Hors champ

Le ciel de Beijing

Ça boycotte à toute vapeur par les temps qui courent, mes amis. C'est à qui sprintera le plus vite sur la torche olympique armé d'un extincteur, d'un tuyau d'arrosage, d'une boîte de bicarbonate de soude.

On s'est beaucoup demandé, dans les médias, si les athlètes devaient – ou pouvaient – boycotter les jeux. En avaient-ils les moyens? Quelle forme, quelle ampleur ce boycottage pouvait-il prendre? Fallait-il s'abstenir de participer totalement, partiellement ou sporadiquement, arborer un macaron, un petit ruban ou un masque à gaz? Devait-on pratiquer la minute de silence, ou bien le simple air contrit suffisait-il?

On ne peut pas être contre la vertu, paraît-il. Mais est-on au moins autorisé à rire jaune?

Dites-moi un peu: comment pourrait-on s'attendre à un boycottage sérieux de la part d'athlètes vêtus de la tête aux pieds de lycra, coton et autres espadrilles manufacturés en Chine? De quelle indépendance font preuve ces équipes commanditées par des compagnies qui délocalisent dans le Guangdong à tour de bras?

Sans doute vous demandez-vous ce que cette histoire de boycottage vient faire dans une chronique littéraire…

Je vous le donne en mille: tout ce brouhaha m'a rappelé un passage du Ciel de Québec, l'ambitieux roman que Jacques Ferron publiait en 1969. Bien que le bouquin porte sur le Québec d'avant-guerre, certains passages jettent une lumière crue sur l'actuel sino-boycottage. Lisez plutôt ce qu'écrivait notre décapant docteur:

"Le bon lieu se définit par opposition au mauvais. La proximité de celui-ci permet à qui dispose de l'avantage de vivre dans le bon de venir y commettre ses inévitables péchés. Dans ce système, à proprement parler manichéen, le bon lieu n'est jamais souillé et le mauvais prend sur lui les péchés des deux. La bonne réputation de la paroisse de Saint-Magloire dépend de la mauvaise réputation du village des Chiquettes."

Suffit de remplacer "Saint-Magloire" par "Occident", et "village des Chiquettes" par "République populaire de Chine" – et voilà qui éclaire les raisons de la vertu.

Il faut toujours garder ses classiques à portée de main.

PREVENTIVEMENT

Le M.A.L. (Mouvement pour les arts et les lettres) vient de publier une étude sur les défis et les besoins économiques du milieu. Il s'agit d'une étude bien étoffée, comportant quelque 45 pages pimentées d'abondantes références et statistiques. Dans les médias, en revanche, on a surtout entendu un chiffre: 17 000.

Il s'agit du salaire avec lequel doivent se débrouiller plusieurs milliers d'artistes québécois – salaire qui ne s'accompagne d'aucun avantage social, il va sans dire, puisque les artistes sont le plus souvent travailleurs autonomes. Pas de caisse de retraite, pas d'assurance chômage, pas d'assurance médicale.

(Si l'on se fie à l'Observatoire de la culture et des communications, les écrivains s'en tirent à meilleur compte, avec une moyenne de 31 000 $ et des poussières – mais on devine que toute une génération d'écrivains-profs-de-cégep contribue à hausser la moyenne.
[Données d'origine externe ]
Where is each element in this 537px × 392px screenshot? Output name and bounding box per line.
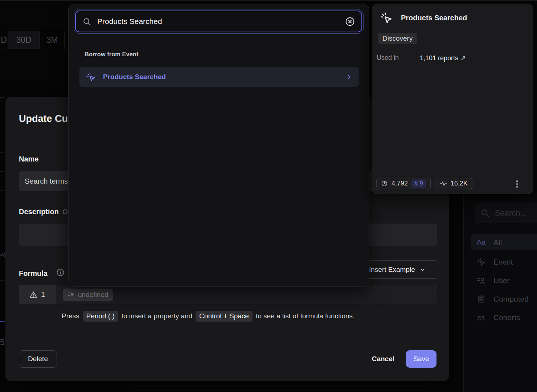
time-range-selector: D 30D 3M — [0, 31, 65, 49]
used-in-label: Used in — [377, 54, 399, 62]
clear-search-icon[interactable] — [345, 17, 355, 26]
sidebar-item-all[interactable]: Aa All — [471, 234, 537, 250]
delete-button[interactable]: Delete — [19, 350, 57, 368]
backdrop-gridline — [0, 97, 5, 98]
sidebar-item-cohorts[interactable]: Cohorts — [471, 309, 537, 326]
external-link-icon: ↗ — [460, 54, 466, 62]
pie-chart-icon — [381, 180, 388, 187]
search-input[interactable] — [97, 17, 339, 26]
cancel-button[interactable]: Cancel — [372, 355, 394, 363]
chip-label: undefined — [78, 291, 108, 299]
modal-footer-actions: Cancel Save — [372, 350, 436, 368]
backdrop-chart-line — [0, 321, 5, 322]
error-line-number: 1 — [41, 291, 45, 299]
kbd-period: Period (.) — [83, 311, 118, 322]
save-button[interactable]: Save — [406, 350, 436, 368]
warning-icon — [29, 291, 37, 299]
text-type-icon: Aa — [477, 238, 485, 246]
event-cursor-icon — [86, 72, 96, 82]
backdrop-gridline — [0, 190, 5, 191]
property-type-sidebar: Search... Aa All Event User Computed — [463, 192, 537, 392]
insert-example-label: Insert Example — [369, 266, 415, 274]
event-cursor-icon — [380, 12, 393, 24]
backdrop-top-edge — [0, 0, 537, 1]
sidebar-search-input[interactable]: Search... — [475, 203, 537, 223]
sidebar-item-event[interactable]: Event — [471, 254, 537, 270]
backdrop-gridline — [0, 280, 5, 281]
chevron-right-icon — [345, 74, 352, 81]
backdrop-gridline — [0, 152, 5, 153]
user-icon — [477, 276, 485, 285]
hint-text: to insert a property and — [122, 312, 192, 320]
sidebar-item-user[interactable]: User — [471, 272, 537, 289]
sidebar-item-label: Cohorts — [493, 313, 520, 322]
property-search-modal: Borrow from Event Products Searched — [68, 4, 369, 287]
cohorts-icon — [477, 313, 485, 322]
description-label: Description — [19, 208, 59, 216]
sidebar-item-label: User — [493, 276, 509, 285]
search-icon — [82, 17, 91, 26]
event-cursor-icon — [477, 258, 485, 266]
undefined-property-chip[interactable]: undefined — [63, 289, 113, 301]
computed-icon — [477, 295, 485, 303]
app-root: D 30D 3M lay 5 Search... Aa All Event Us… — [0, 0, 537, 392]
event-volume: 16.2K — [451, 180, 468, 187]
search-input-wrapper — [75, 11, 362, 32]
card-divider — [372, 171, 533, 171]
search-result-products-searched[interactable]: Products Searched — [79, 67, 359, 87]
insert-example-button[interactable]: Insert Example — [363, 260, 438, 279]
event-detail-card: Products Searched Discovery Used in 1,10… — [372, 4, 533, 194]
event-count-pill[interactable]: 4,792 # 9 — [376, 177, 431, 190]
more-options-icon[interactable] — [513, 178, 521, 190]
event-stats: 4,792 # 9 16.2K — [376, 177, 472, 190]
sidebar-item-label: Computed — [493, 295, 529, 303]
hint-text: Press — [62, 312, 79, 320]
formula-label: Formula — [19, 269, 48, 278]
name-label: Name — [19, 155, 38, 163]
sidebar-search-placeholder: Search... — [495, 208, 527, 218]
sidebar-item-label: All — [493, 238, 502, 247]
formula-error-gutter: 1 — [19, 285, 56, 304]
event-volume-pill[interactable]: 16.2K — [435, 177, 472, 190]
activity-icon — [440, 180, 447, 187]
event-count: 4,792 — [392, 180, 408, 187]
sidebar-item-computed[interactable]: Computed — [471, 291, 537, 307]
formula-hint: Press Period (.) to insert a property an… — [62, 311, 354, 322]
borrow-from-event-label: Borrow from Event — [85, 51, 139, 58]
backdrop-axis-fragment: 5 — [0, 338, 5, 347]
formula-input[interactable]: 1 undefined — [19, 285, 437, 304]
info-icon[interactable] — [56, 268, 65, 277]
time-range-partial[interactable]: D — [0, 31, 8, 49]
event-property-icon — [68, 291, 75, 298]
result-label: Products Searched — [103, 73, 338, 81]
time-range-30d[interactable]: 30D — [8, 31, 40, 49]
reports-link-text: 1,101 reports — [420, 54, 458, 62]
reports-link[interactable]: 1,101 reports ↗ — [420, 54, 466, 62]
hint-text: to see a list of formula functions. — [256, 312, 354, 320]
backdrop-gridline — [0, 171, 5, 172]
event-rank-badge: # 9 — [411, 179, 426, 188]
time-range-3m[interactable]: 3M — [40, 31, 65, 49]
discovery-tag[interactable]: Discovery — [378, 33, 417, 44]
event-title: Products Searched — [401, 14, 467, 22]
search-icon — [480, 208, 490, 218]
sidebar-item-label: Event — [493, 258, 513, 266]
chevron-down-icon — [419, 266, 426, 273]
kbd-control-space: Control + Space — [196, 311, 253, 322]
Keep your day job, comme on dit.)

J'anticipe déjà la riposte habituelle du contribuable: "Ils ont juste à se trouver un vrai travail", voire encore: "Pourquoi on les subventionnerait pour se pogner le cul?"

Je caricature? Non. On m'a déjà servi ces arguments. Alors vous permettez que je pose encore une petite question à ces braves payeurs de taxes? Si les artistes ne font pas un vrai travail, pourquoi 90 % du discours culturel ambiant porte-t-il sur l'industrie de la culture: pourcentages, auditoires, ventes, performances, revenus et autres budgets?
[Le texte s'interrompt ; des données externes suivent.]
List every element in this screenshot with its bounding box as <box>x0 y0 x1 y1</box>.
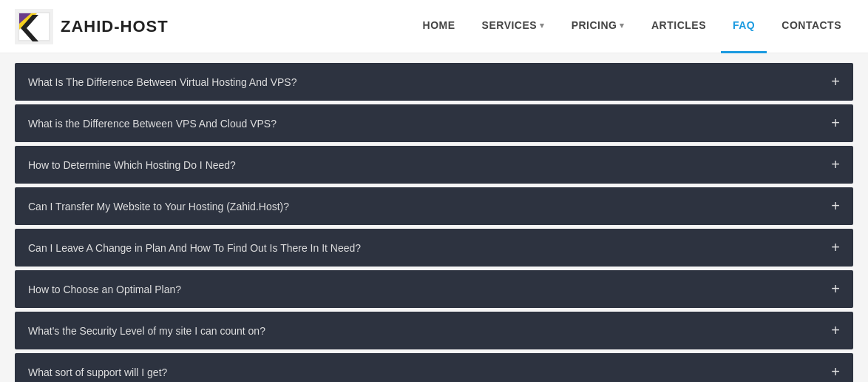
logo-area[interactable]: ZAHID-HOST <box>15 9 169 44</box>
faq-question-text: What sort of support will I get? <box>28 366 167 378</box>
nav-label-contacts: CONTACTS <box>781 19 841 31</box>
faq-question-text: Can I Transfer My Website to Your Hostin… <box>28 201 289 212</box>
faq-expand-icon[interactable]: + <box>831 239 840 256</box>
faq-item[interactable]: How to Determine Which Hosting Do I Need… <box>15 146 853 184</box>
faq-expand-icon[interactable]: + <box>831 281 840 298</box>
faq-expand-icon[interactable]: + <box>831 156 840 173</box>
nav-item-articles[interactable]: ARTICLES <box>640 0 718 53</box>
header: ZAHID-HOST HOMESERVICES▾PRICING▾ARTICLES… <box>0 0 868 53</box>
nav-arrow-pricing: ▾ <box>620 21 625 30</box>
faq-item[interactable]: What Is The Difference Between Virtual H… <box>15 63 853 101</box>
faq-expand-icon[interactable]: + <box>831 198 840 215</box>
faq-item[interactable]: How to Choose an Optimal Plan?+ <box>15 270 853 308</box>
nav-arrow-services: ▾ <box>540 21 545 30</box>
faq-expand-icon[interactable]: + <box>831 115 840 132</box>
faq-item[interactable]: Can I Transfer My Website to Your Hostin… <box>15 187 853 225</box>
faq-question-text: How to Choose an Optimal Plan? <box>28 284 181 295</box>
nav-item-contacts[interactable]: CONTACTS <box>770 0 853 53</box>
nav-label-faq: FAQ <box>733 19 755 31</box>
main-nav: HOMESERVICES▾PRICING▾ARTICLESFAQCONTACTS <box>411 0 853 53</box>
nav-label-articles: ARTICLES <box>651 19 706 31</box>
faq-question-text: How to Determine Which Hosting Do I Need… <box>28 159 236 171</box>
faq-expand-icon[interactable]: + <box>831 322 840 339</box>
nav-item-pricing[interactable]: PRICING▾ <box>560 0 637 53</box>
nav-label-home: HOME <box>423 19 455 31</box>
faq-question-text: What's the Security Level of my site I c… <box>28 325 265 337</box>
faq-container: What Is The Difference Between Virtual H… <box>0 53 868 382</box>
nav-label-services: SERVICES <box>482 19 538 31</box>
logo-text: ZAHID-HOST <box>61 17 169 36</box>
faq-item[interactable]: What is the Difference Between VPS And C… <box>15 104 853 142</box>
faq-question-text: What is the Difference Between VPS And C… <box>28 118 277 130</box>
faq-question-text: What Is The Difference Between Virtual H… <box>28 76 296 88</box>
nav-item-services[interactable]: SERVICES▾ <box>470 0 557 53</box>
faq-expand-icon[interactable]: + <box>831 73 840 90</box>
nav-item-home[interactable]: HOME <box>411 0 467 53</box>
faq-item[interactable]: What's the Security Level of my site I c… <box>15 312 853 349</box>
faq-expand-icon[interactable]: + <box>831 363 840 381</box>
nav-item-faq[interactable]: FAQ <box>721 0 767 53</box>
nav-label-pricing: PRICING <box>572 19 617 31</box>
faq-question-text: Can I Leave A Change in Plan And How To … <box>28 242 361 254</box>
faq-item[interactable]: Can I Leave A Change in Plan And How To … <box>15 229 853 267</box>
faq-item[interactable]: What sort of support will I get?+ <box>15 353 853 382</box>
logo-icon <box>15 9 53 44</box>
Réponse: parce qu'il s'agit – en effet! – d'une grosse industrie.

Rien que pour le livre, un secteur pourtant réputé modeste, les ventes sur le territoire québécois pour l'année 2007 s'élèvent à 835 millions de dollars. Vous avez bien lu: on approche du milliard de dollars!

Pourquoi, alors, trouve-t-on normal que les créateurs soient si chroniquement sous-payés, si perpétuellement mal subventionnés?

Prenez seulement le Programme du droit de prêt public – un système qui octroie une compensation aux auteurs dont les livres garnissent les bibliothèques publiques. Le budget de ce programme (pourtant tout simple) est pratiquement gelé depuis sa création, il y a une vingtaine d'années. De qui se moque-t-on?

Quand les dernières compagnies auront délocalisé leurs activités en Chine pour faire plus de profits, souvenez-vous que vos artistes seront encore ici.